Ha criticado los "años de retraso" en la construcción de estructuras eficaces de cooperación entre municipios, especialmente en materias como la movilidad, la vivienda o la planificación territorial, que "no pueden abordarse ya desde una lógica estrictamente municipal". Para ello, ha anunciado que el Ayuntamiento de València trabaja junto a la Universitat de València y el profesor Joan Romero en la definición del futuro Plan Director del área metropolitana, un proyecto que debe construirse "sin protagonismos, sin tutelas y con absoluta generosidad".
"València es el Cap i Casal y estamos dispuestos a liderarlo, pero no a protagonizarlo. No queremos medallas", ha afirmado Catalá, quien ha insistido en que el éxito del proyecto "dependerá de la capacidad de alcanzar consensos y alianzas con los gobiernos locales y también con los agentes sociales y económicos".

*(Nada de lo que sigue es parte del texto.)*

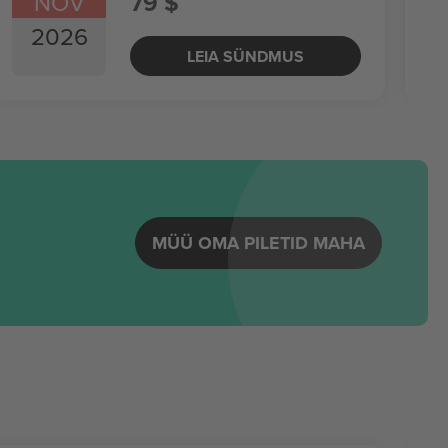
NOV
79 $
2026
LEIA SÜNDMUS
MÜÜ OMA PILETID MAHA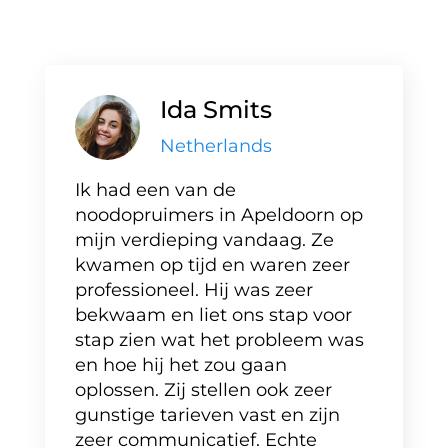
Ida Smits
Netherlands
Ik had een van de
noodopruimers in Apeldoorn op
mijn verdieping vandaag. Ze
kwamen op tijd en waren zeer
professioneel. Hij was zeer
bekwaam en liet ons stap voor
stap zien wat het probleem was
en hoe hij het zou gaan
oplossen. Zij stellen ook zeer
gunstige tarieven vast en zijn
zeer communicatief. Echte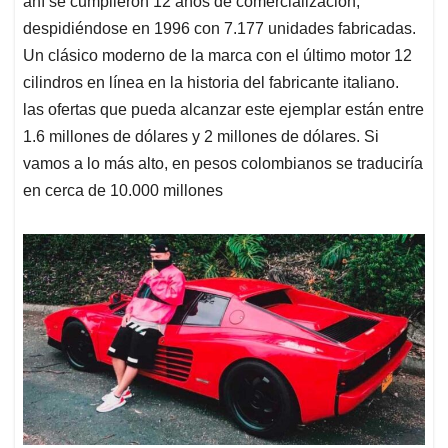
ahí se cumplieron 12 años de comercialización,
despidiéndose en 1996 con 7.177 unidades fabricadas.
Un clásico moderno de la marca con el último motor 12
cilindros en línea en la historia del fabricante italiano.
las ofertas que pueda alcanzar este ejemplar están entre
1.6 millones de dólares y 2 millones de dólares. Si
vamos a lo más alto, en pesos colombianos se traduciría
en cerca de 10.000 millones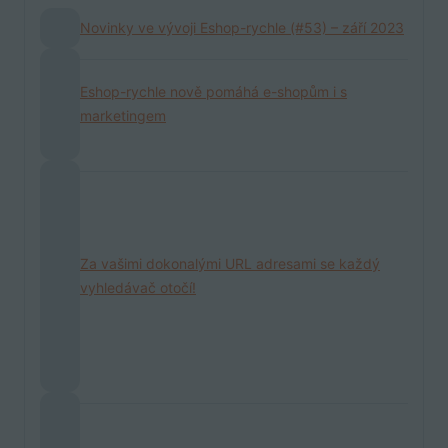
Novinky ve vývoji Eshop-rychle (#53) – září 2023
Eshop-rychle nově pomáhá e-shopům i s
marketingem
Za vašimi dokonalými URL adresami se každý
vyhledávač otočí!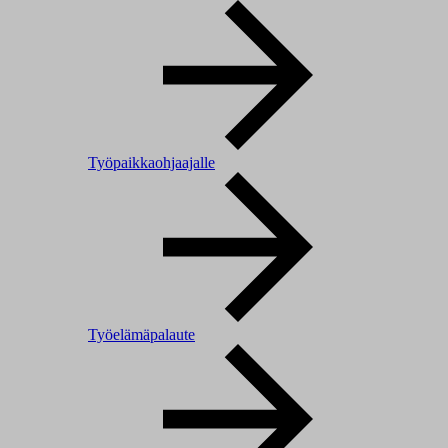
Työpaikkaohjaajalle
Työelämäpalaute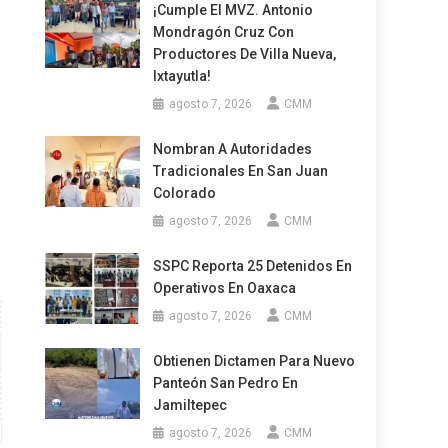
¡Cumple El MVZ. Antonio
Mondragón Cruz Con
Productores De Villa Nueva,
Ixtayutla!
agosto 7, 2026
CMM
Nombran A Autoridades
Tradicionales En San Juan
Colorado
agosto 7, 2026
CMM
SSPC Reporta 25 Detenidos En
Operativos En Oaxaca
agosto 7, 2026
CMM
Obtienen Dictamen Para Nuevo
Panteón San Pedro En
Jamiltepec
agosto 7, 2026
CMM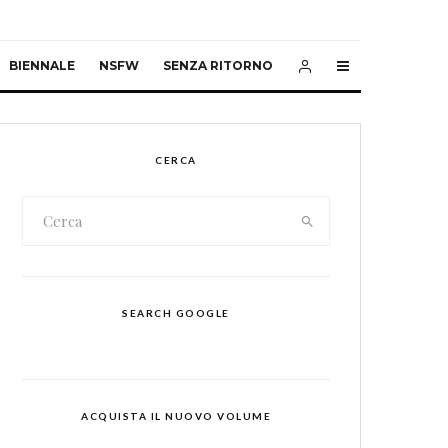
BIENNALE
NSFW
SENZA RITORNO
CERCA
SEARCH GOOGLE
ACQUISTA IL NUOVO VOLUME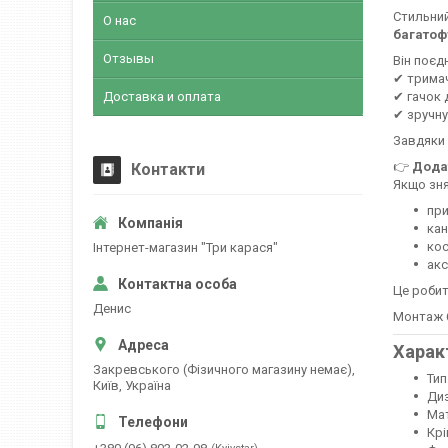
Стильний
О нас
багатоф
Отзывы
Він поєд
✔ тримач
Доставка и оплата
✔ гачок 
✔ зручну
Завдяки 
👉
Дода
Контакти
Якщо зня
при
кан
кос
Інтернет-магазин "Три карася"
акс
Це робит
Денис
Монтаж 
Харак
Закревського (Фізичного магазину немає),
Тип
Київ, Україна
Диз
Мат
Крі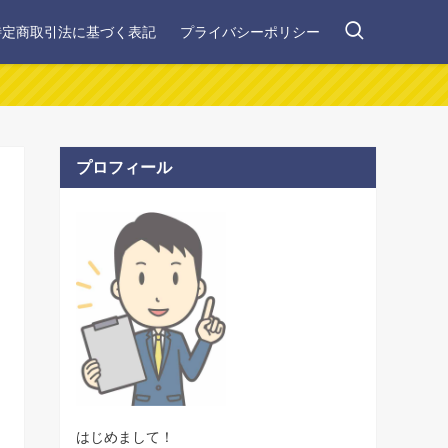
特定商取引法に基づく表記
プライバシーポリシー
プロフィール
はじめまして！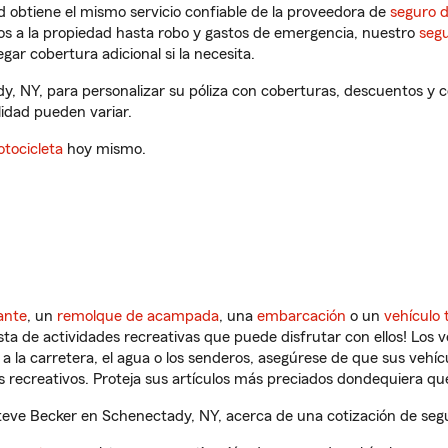
 obtiene el mismo servicio confiable de la proveedora de
seguro 
os a la propiedad hasta robo y gastos de emergencia, nuestro
segu
gar cobertura adicional si la necesita.
y, NY, para personalizar su póliza con coberturas, descuentos y
ilidad pueden variar.
tocicleta
hoy mismo.
ante
, un
remolque de acampada
, una
embarcación
o un
vehículo 
ista de actividades recreativas que puede disfrutar con ellos! Los 
a la carretera, el agua o los senderos, asegúrese de que sus vehí
 recreativos. Proteja sus artículos más preciados dondequiera qu
eve Becker en Schenectady, NY, acerca de una cotización de segur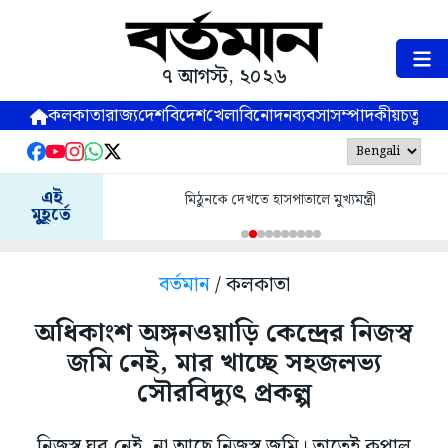
৭ আগস্ট, ২০২৬
কলকাতা
রাজ্য
দেশ
বিদেশ
খেলা
বিনোদন
ব্যবসা
সম্পাদকীয়
চতুষ্পর্ণ
এই
মিঠুনকে দেখতে হাসপাতালে মুখ্যমন্ত্রী
মুহূর্তে
বর্তমান
/ কলকাতা
অধিকাংশ অঙ্গনওয়াড়ি কেন্দ্রের নিজস্ব
জমি নেই, মার খাচ্ছে সহজলভ্য
সৌরবিদ্যুৎ প্রকল্প
নিজস্ব ঘর নেই, না আছে নিজস্ব জমি। তাতেই কপাল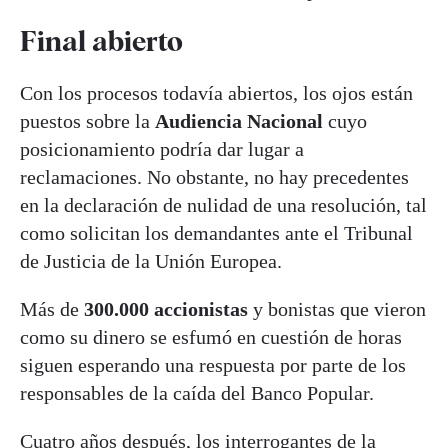
Final abierto
Con los procesos todavía abiertos, los ojos están
puestos sobre la
Audiencia Nacional
cuyo
posicionamiento podría dar lugar a
reclamaciones. No obstante, no hay precedentes
en la declaración de nulidad de una resolución, tal
como solicitan los demandantes ante el Tribunal
de Justicia de la Unión Europea.
Más de
300.000 accionistas
y bonistas que vieron
como su dinero se esfumó en cuestión de horas
siguen esperando una respuesta por parte de los
responsables de la caída del Banco Popular.
Cuatro años después, los interrogantes de la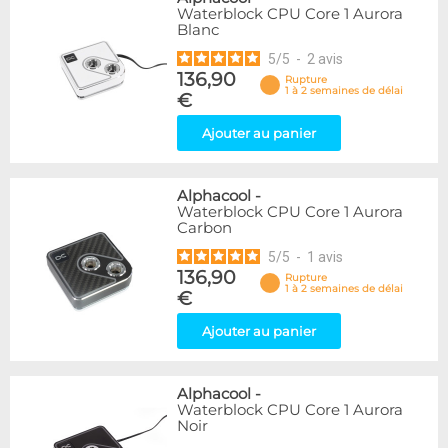
Waterblock CPU Core 1 Aurora
Blanc
5
/
5
-
2
avis
136,90
Rupture
1 à 2 semaines de délai
€
Ajouter au panier
Alphacool
-
Waterblock CPU Core 1 Aurora
Carbon
5
/
5
-
1
avis
136,90
Rupture
1 à 2 semaines de délai
€
Ajouter au panier
Alphacool
-
Waterblock CPU Core 1 Aurora
Noir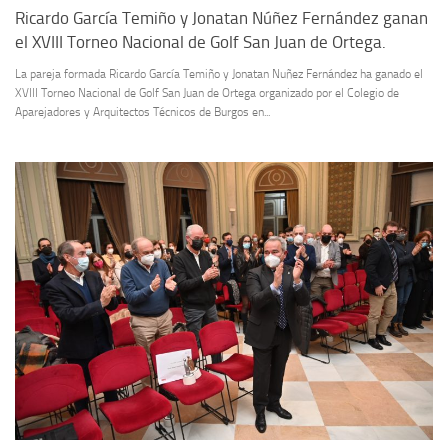
Ricardo García Temiño y Jonatan Núñez Fernández ganan
el XVIII Torneo Nacional de Golf San Juan de Ortega.
La pareja formada Ricardo García Temiño y Jonatan Nuñez Fernández ha ganado el
XVIII Torneo Nacional de Golf San Juan de Ortega organizado por el Colegio de
Aparejadores y Arquitectos Técnicos de Burgos en...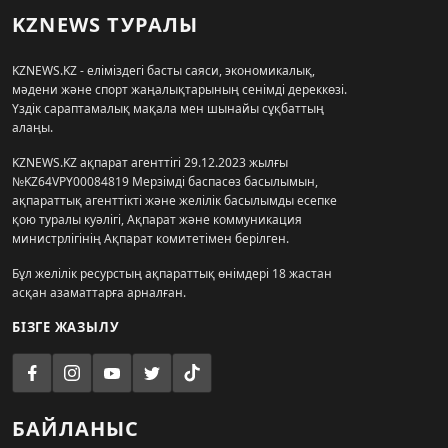
KZNEWS ТУРАЛЫ
KZNEWS.KZ - еліміздегі басты саяси, экономикалық,
мәдени және спорт жаңалықтарының сенімді дереккөзі.
Үздік сараптамалық мақала мен шынайы сұқбаттың
алаңы.
KZNEWS.KZ ақпарат агенттігі 29.12.2023 жылғы
№KZ64VPY00084819 Мерзімді баспасөз басылымын,
ақпараттық агенттікті және желілік басылымды есепке
қою туралы куәлігі, Ақпарат және коммуникация
министрлігінің Ақпарат комитетімен берілген.
Бұл желілік ресурстың ақпараттық өнімдері 18 жастан
асқан азаматтарға арналған.
БІЗГЕ ЖАЗЫЛУ
БАЙЛАНЫС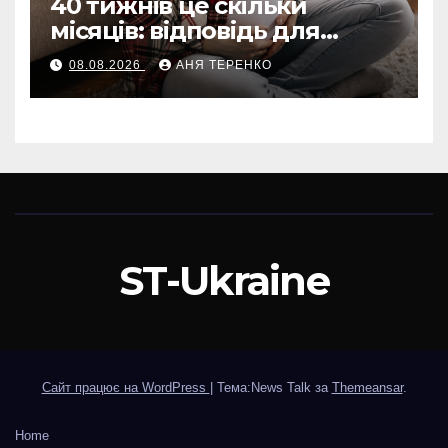
40 тижнів це скільки
місяців: відповідь для
вагітних і не тільки
08.08.2026
АНЯ ТЕРЕНКО
ST-Ukraine
Сайт працює на WordPress
|
Тема:News Talk за
Themeansar
.
Home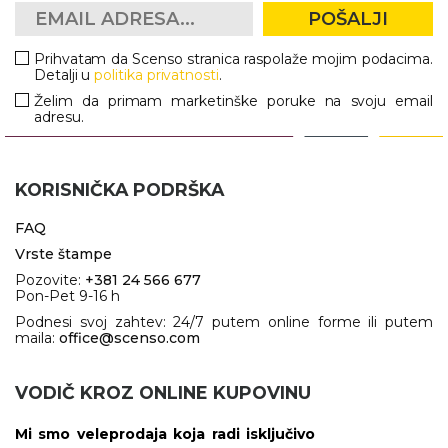
POŠALJI
Prihvatam da Scenso stranica raspolaže mojim podacima.
Detalji u
politika privatnosti
.
Želim da primam marketinške poruke na svoju email
adresu.
KORISNIČKA PODRŠKA
FAQ
Vrste štampe
Pozovite:
+381 24 566 677
Pon-Pet 9-16 h
Podnesi svoj zahtev: 24/7 putem online forme ili putem
maila:
office@scenso.com
VODIČ KROZ ONLINE KUPOVINU
Mi smo veleprodaja koja radi isključivo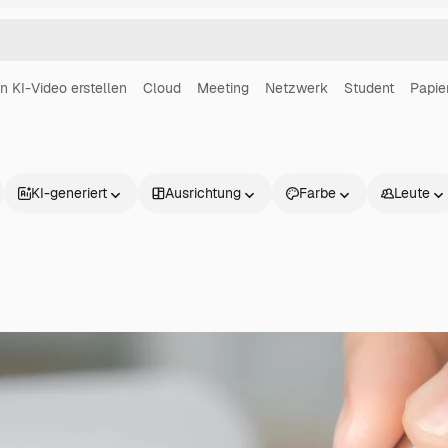
in KI-Video erstellen
Cloud
Meeting
Netzwerk
Student
Papie
KI-generiert
Ausrichtung
Farbe
Leute
Produkte
Loslegen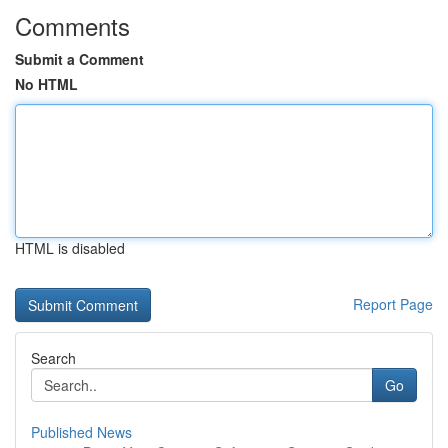
Comments
Submit a Comment
No HTML
HTML is disabled
Report Page
Search
Go
Published News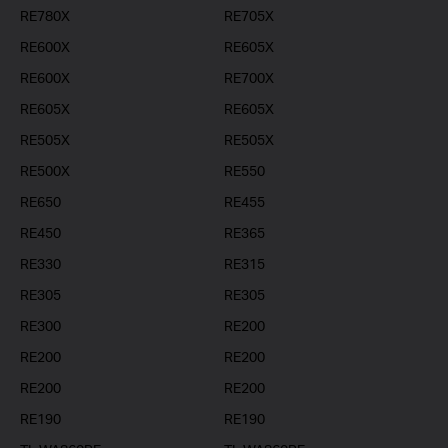
RE780X
RE705X
RE600X
RE605X
RE600X
RE700X
RE605X
RE605X
RE505X
RE505X
RE500X
RE550
RE650
RE455
RE450
RE365
RE330
RE315
RE305
RE305
RE300
RE200
RE200
RE200
RE200
RE200
RE190
RE190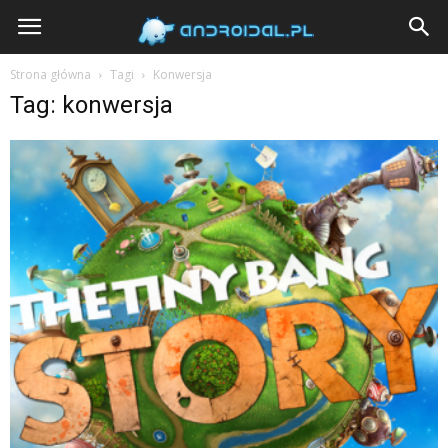
Androidal
Strona główna
Tagi
Konwersja
Tag: konwersja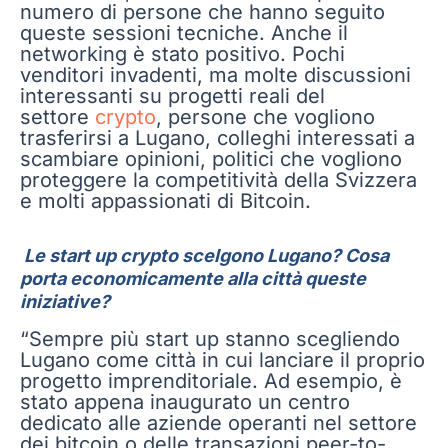
numero di persone che hanno seguito
queste sessioni tecniche. Anche il
networking è stato positivo. Pochi
venditori invadenti, ma molte discussioni
interessanti su progetti reali del
settore
crypto
, persone che vogliono
trasferirsi a Lugano, colleghi interessati a
scambiare opinioni, politici che vogliono
proteggere la competitività della Svizzera
e molti appassionati di Bitcoin.
Le start up crypto scelgono Lugano? Cosa
porta economicamente alla città queste
iniziative?
“Sempre più start up stanno scegliendo
Lugano come città in cui lanciare il proprio
progetto imprenditoriale. Ad esempio, è
stato appena inaugurato un centro
dedicato alle aziende operanti nel settore
dei bitcoin o delle transazioni peer-to-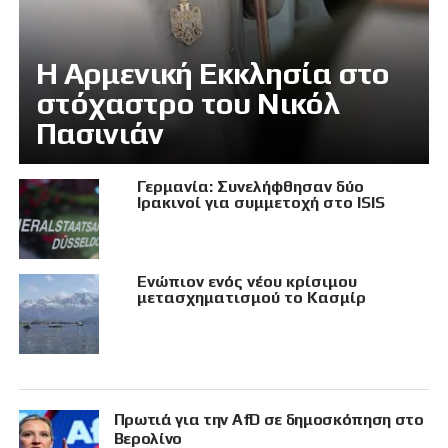
Η Αρμενική Εκκλησία στο
στόχαστρο του Νικόλ
Πασινιάν
Γερμανία: Συνελήφθησαν δύο
Ιρακινοί για συμμετοχή στο ISIS
Eνώπιον ενός νέου κρίσιμου
μετασχηματισμού το Κασμίρ
Πρωτιά για την AfD σε δημοσκόπηση στο
Βερολίνο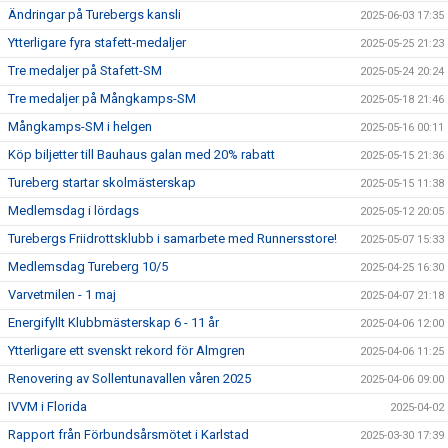
Ändringar på Turebergs kansli
2025-06-03 17:35
Ytterligare fyra stafett-medaljer
2025-05-25 21:23
Tre medaljer på Stafett-SM
2025-05-24 20:24
Tre medaljer på Mångkamps-SM
2025-05-18 21:46
Mångkamps-SM i helgen
2025-05-16 00:11
Köp biljetter till Bauhaus galan med 20% rabatt
2025-05-15 21:36
Tureberg startar skolmästerskap
2025-05-15 11:38
Medlemsdag i lördags
2025-05-12 20:05
Turebergs Friidrottsklubb i samarbete med Runnersstore!
2025-05-07 15:33
Medlemsdag Tureberg 10/5
2025-04-25 16:30
Varvetmilen - 1 maj
2025-04-07 21:18
Energifyllt Klubbmästerskap 6 - 11 år
2025-04-06 12:00
Ytterligare ett svenskt rekord för Almgren
2025-04-06 11:25
Renovering av Sollentunavallen våren 2025
2025-04-06 09:00
IVVM i Florida
2025-04-02
Rapport från Förbundsårsmötet i Karlstad
2025-03-30 17:39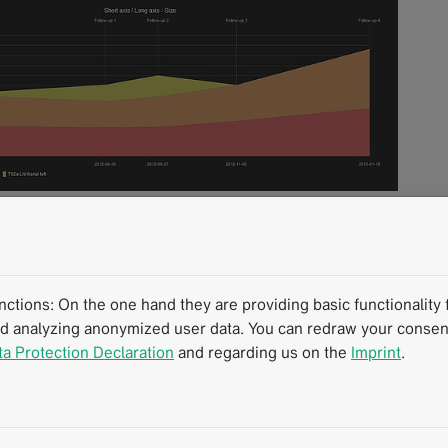
 am
tions: On the one hand they are providing basic functionality f
um in Tübingen bereits
nd analyzing anonymized user data. You can redraw your consent
ta Protection Declaration
and regarding us on the
Imprint
.
T-Kriterien (The Lancet Oncology, März 2017) wird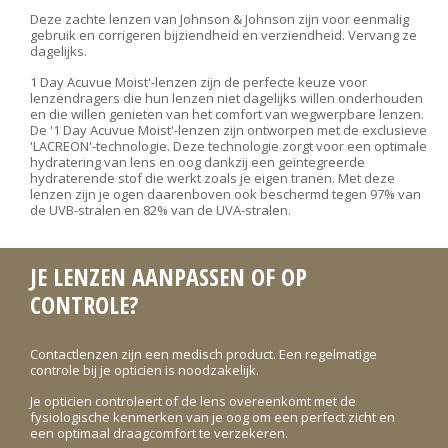
Deze zachte lenzen van Johnson & Johnson zijn voor eenmalig
gebruik en corrigeren bijziendheid en verziendheid. Vervang ze
dagelijks.
1 Day Acuvue Moist'-lenzen zijn de perfecte keuze voor
lenzendragers die hun lenzen niet dagelijks willen onderhouden
en die willen genieten van het comfort van wegwerpbare lenzen.
De '1 Day Acuvue Moist'-lenzen zijn ontworpen met de exclusieve
'LACREON'-technologie. Deze technologie zorgt voor een optimale
hydratering van lens en oog dankzij een geïntegreerde
hydraterende stof die werkt zoals je eigen tranen. Met deze
lenzen zijn je ogen daarenboven ook beschermd tegen 97% van
de UVB-stralen en 82% van de UVA-stralen.
JE LENZEN AANPASSEN OF OP
CONTROLE?
Contactlenzen zijn een medisch product. Een regelmatige
controle bij je opticien is noodzakelijk.
Je opticien controleert of de lens overeenkomt met de
fysiologische kenmerken van je oog om een perfect zicht en
een optimaal draagcomfort te verzekeren.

En materia de movilidad, la primera edil ha destacado que cada día se producen seis millones de desplazamientos entre la ciudad y su área metropolitana y ha advertido que las infraestructuras actuales "no responden a esa realidad". Ha citado la mejora de la V-30 y la V-31, el acceso norte al puerto de València y la modernización de la red de Cercanías como infraestructuras prioritarias. Ha denunciado que los usuarios de Cercanías acumulan "cerca de mil horas de retraso" en lo que va de año, provocando una pérdida de confianza y 114.000 usuarios menos respecto al año anterior.
En contraposición, ha destacado las inversiones del Ayuntamiento de València en la EMT, con un plan director de 172 millones de euros y la adquisición de 222 autobuses.
Finalmente, ha reclamado con contundencia la ejecución del túnel pasante, advirtiendo que "si no tenemos el túnel pasante tendremos un grave problema de competitividad de nuestras empresas", y ha reiterado que "es momento de quitar la ideología de las políticas de movilidad".